Müjdeler olsun! Başbakan ilk defa bir konuda yanlış yaptığını kabul etti. Darısı diğer icraatlarının başına diyelim. Fakat iş yanlışı kabul etmekle bitmiyor. Çünkü bunun faturası çok kabarık.
Konu, seçimlerin kaç yılda bir yapılacağının belirlenmesi. 2007 senesine dönüyoruz ve bu konuda yapılan girişimleri ve ateşli savunmayı hatırlıyoruz. O süreçte ortalığı birbirine kattılar. Seçimler dört yılda bir yapılmalıydı. Cumhurbaşkanı’nı halk seçmeliydi. Meseleyi mecliste bitiremediler, döndüler sokağa.
Apar topar referandum yapıldı. Meydanlarda bunun ne kadar önemli bir konu olduğu anlatıldı. Şimdi Başbakan çıkmış ‘pişmanım, pardon’ diyor. Pardon mu? Bir yasa teklifini meclis genel kuruluna getirirsiniz, çıkar ya da çıkmaz. Çıktıysa ve hatalı olduğu anlaşılırsa yeni bir kanuni düzenleme yapılır.
Oysa bu meseleyi kan davası haline dönüştürüp, meydan meydan anlatmadınız mı? Yetinmediniz, konuyu referanduma taşımadınız mı? Hatırlayacaksınız bu konuda Cumhurbaşkanı’nı tekrar meclis seçmeli açıklamalarıyla ilk U dönüşünü yapmışlardı.
Şimdi de Başbakan çıkmış, hata ettiklerinden bahsediyor. Sizin bu inadınızın bedeli Türkiye’ye siyasi partilerin harcamaları hariç 103 milyon TL’ye mal oldu. Yani eski parayla 103 trilyon TL. Bu rakam Yüksek Seçim Kurulu’na ait…

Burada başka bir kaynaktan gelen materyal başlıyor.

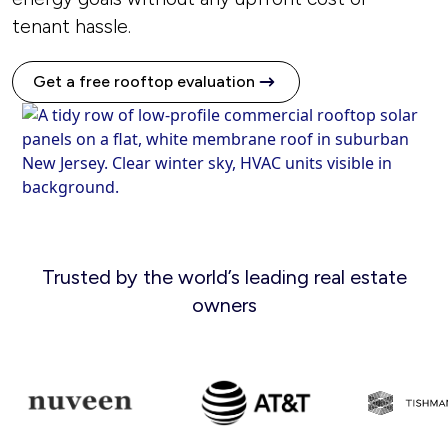
tenant hassle.
Get a free rooftop evaluation
Trusted by the world’s leading real estate
owners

Toplamda harcamalarla rakamın 200 milyon TL”yi bulduğu söyleniyor. Sonuçta yüzde 69 ‘evet’ çıkan bir sonuçtan bahsediyoruz. Pardon mu? Dalga mı geçiyorsunuz? Meseleyi referanduma taşıdığınızı, mangalda kül bırakmadan sağa sola çattığınızı unutmamız mı gerekiyor?

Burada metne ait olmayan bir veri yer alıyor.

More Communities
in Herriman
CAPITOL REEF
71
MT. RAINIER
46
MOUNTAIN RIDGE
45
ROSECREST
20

Hadi işin parasal kısmını sineye çektik diyelim. Asıl önemlisi Başbakan bunu açıklarken bir ifade daha kullandı. “5’ten 4’e indirirken bir oyuna geldik. Çok pişmanım. Keşke 5 yıl olarak kalsaydı.”
Oyuna mı geldik? O zaman sormazlar mı, tek başına arkasında meclis ve halk çoğunluğu olduğunu söyleyen, rakamsal bazda güçlü bir iktidarı kim oyuna getirebilir? Bunun yanıtını bulabilmek, ‘o dönemde kiminle işbirliği yaptınız’ sualin yanıtında gizli olmaz mı?
Acaba bu tartışmalara son dönemde ters düşen Erdoğan-Gül çekişmesinin penceresinden mi bakmak gerekiyor? Zira referandumun asıl konusu Cumhurbaşkanlığı’na Abdullah Gül’ün seçilmesiydi. Peki oyuna getiren kim? Bunu da iktidar – cemaat kavgasından mı okumamız gerekiyor?
Hadi hepsi bir yana, diyelim ki hiçbiri doğru değil. Böyle olmadığını söylüyorlar ya. O vakit sual şu: Başbakan’ın oyuna gelerek yaptığı sonra da pişman olduğu referandum için yapılan 200 trilyonluk harcama ne olacak? İkinci soru ise daha can alıcı. Durup dururken yapılan bu açıklamada gerçek hesap ne? Sayın Başbakan gerçekten aklındakini söylesin de onu konuşalım.